TASK INSTRUCTIONS> Restate every record exactly as it is written, while omitting the pictures it holds.

PROVIDED MATERIAL>
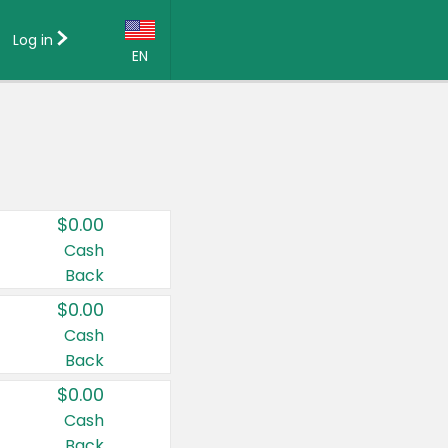
Log in
EN
Language:
English (US)
Français (CA)
Country:
$0.00
Canada
Cash
Back
United States
$0.00
Cash
Back
$0.00
Cash
Back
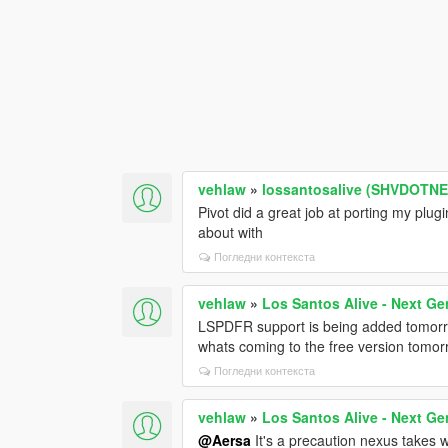
vehlaw
»
lossantosalive (SHVDOTNET
Pivot did a great job at porting my plu
about with
Погледни контекста
vehlaw
»
Los Santos Alive - Next Ge
LSPDFR support is being added tomorro
whats coming to the free version tomor
Погледни контекста
vehlaw
»
Los Santos Alive - Next Ge
@Aersa
It's a precaution nexus takes wi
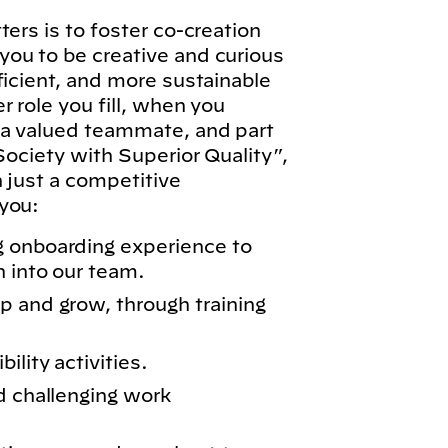
ers is to foster co-creation
ou to be creative and curious
ficient, and more sustainable
 role you fill, when you
 a valued teammate, and part
Society with Superior Quality”,
n just a competitive
you:
g onboarding experience to
n into our team.
p and grow, through training
lity activities.
d challenging work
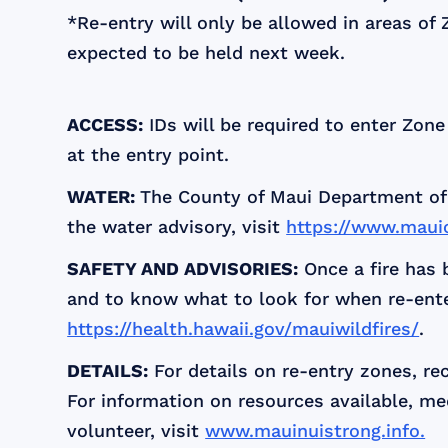
*Re-entry will only be allowed in areas of 
expected to be held next week.
ACCESS:
IDs will be required to enter Zone
at the entry point.
WATER:
The County of Maui Department of 
the water advisory, visit
https://www.maui
SAFETY AND ADVISORIES:
Once a fire has 
and to know what to look for when re-enteri
https://health.hawaii.gov/mauiwildfires/
.
DETAILS:
For details on re-entry zones, r
For information on resources available, me
volunteer, visit
www.mauinuistrong.info.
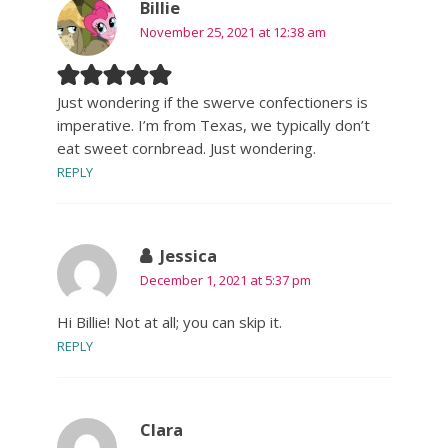
Billie
November 25, 2021 at 12:38 am
Just wondering if the swerve confectioners is
imperative. I’m from Texas, we typically don’t
eat sweet cornbread. Just wondering.
REPLY
Jessica
December 1, 2021 at 5:37 pm
Hi Billie! Not at all; you can skip it.
REPLY
Clara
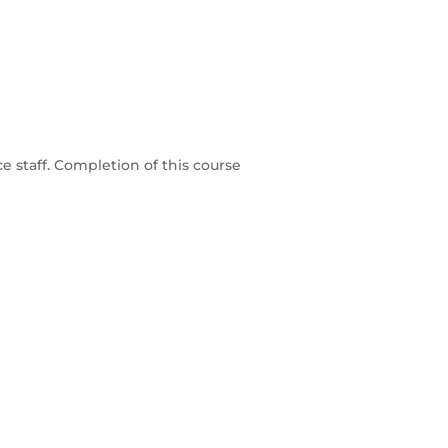
e staff. Completion of this course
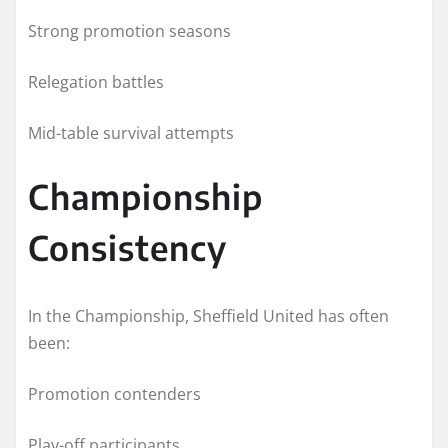
Strong promotion seasons
Relegation battles
Mid-table survival attempts
Championship
Consistency
In the Championship, Sheffield United has often
been:
Promotion contenders
Play-off participants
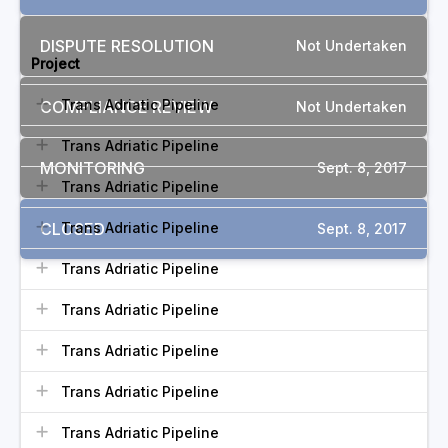
RELATED COMPLAINTS
DISPUTE RESOLUTION
Not Undertaken
Project
Trans Adriatic Pipeline
COMPLIANCE REVIEW
Not Undertaken
Trans Adriatic Pipeline
MONITORING
Sept. 8, 2017
Trans Adriatic Pipeline
CLOSED
Trans Adriatic Pipeline
Sept. 8, 2017
Trans Adriatic Pipeline
Trans Adriatic Pipeline
Trans Adriatic Pipeline
Trans Adriatic Pipeline
Trans Adriatic Pipeline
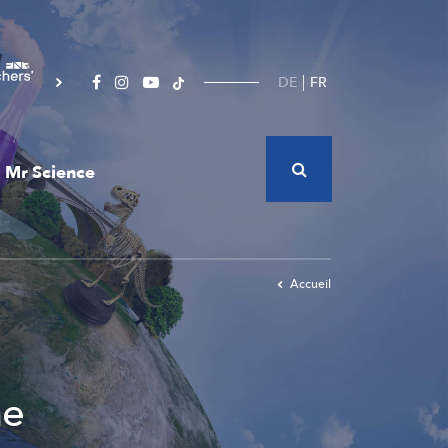
DE
FR
Mr Science
Accueil
he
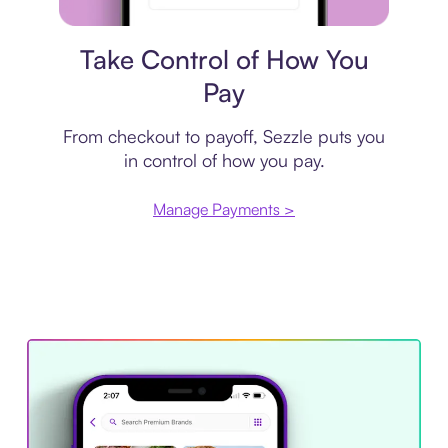
Payment plan
Take Control of How You
Pay
From checkout to payoff, Sezzle puts you
in control of how you pay.
Manage Payments >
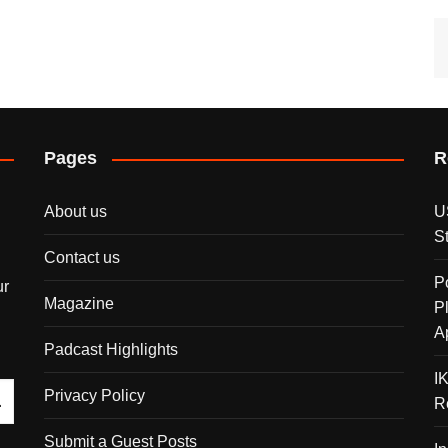
Pages
R
About us
U
S
Contact us
P
ur
Magazine
P
A
Padcast Highlights
I
Privacy Policy
R
Submit a Guest Posts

RESULT FOR THIS EXERCISE>
Log in
EN
Language:
English (US)
Français (CA)
Country:
$0.00
Canada
Cash
Back
United States
$0.00
Cash
Back
$0.00
Cash
Back
vehlaw
»
lossantosalive (SHVDOTNET
Pivot did a great job at porting my plu
about with
Погледни контекста
vehlaw
»
Los Santos Alive - Next Ge
LSPDFR support is being added tomorro
whats coming to the free version tomor
Погледни контекста
vehlaw
»
Los Santos Alive - Next Ge
@Aersa
It's a precaution nexus takes wi
ers is to foster co-creation
ou to be creative and curious
ficient, and more sustainable
 role you fill, when you
 a valued teammate, and part
Society with Superior Quality”,
n just a competitive
you:
g onboarding experience to
n into our team.
p and grow, through training
lity activities.
d challenging work
*Re-entry will only be allowed in areas of 
expected to be held next week.
ACCESS:
IDs will be required to enter Zone
at the entry point.
WATER:
The County of Maui Department of 
the water advisory, visit
https://www.maui
SAFETY AND ADVISORIES:
Once a fire has 
and to know what to look for when re-enteri
https://health.hawaii.gov/mauiwildfires/
.
DETAILS:
For details on re-entry zones, r
For information on resources available, me
volunteer, visit
www.mauinuistrong.info.
Billie
November 25, 2021 at 12:38 am
Just wondering if the swerve confectioners is
imperative. I’m from Texas, we typically don’t
eat sweet cornbread. Just wondering.
REPLY
Jessica
December 1, 2021 at 5:37 pm
Hi Billie! Not at all; you can skip it.
REPLY
Clara
e staff. Completion of this course
Strong promotion seasons
Relegation battles
Mid-table survival attempts
Championship
Consistency
In the Championship, Sheffield United has often
been:
Promotion contenders
Play-off participants
RELATED COMPLAINTS
DISPUTE RESOLUTION
Not Undertaken
Project
Trans Adriatic Pipeline
COMPLIANCE REVIEW
Not Undertaken
Trans Adriatic Pipeline
MONITORING
Sept. 8, 2017
Trans Adriatic Pipeline
CLOSED
Trans Adriatic Pipeline
Sept. 8, 2017
Trans Adriatic Pipeline
Trans Adriatic Pipeline
Trans Adriatic Pipeline
Trans Adriatic Pipeline
Trans Adriatic Pipeline
DE
FR
Mr Science
Accueil
he
Payment plan
Take Control of How You
Pay
From checkout to payoff, Sezzle puts you
in control of how you pay.
Manage Payments >
Pages
R
About us
U
S
Contact us
P
ur
Magazine
P
A
Padcast Highlights
I
Privacy Policy
R
Submit a Guest Posts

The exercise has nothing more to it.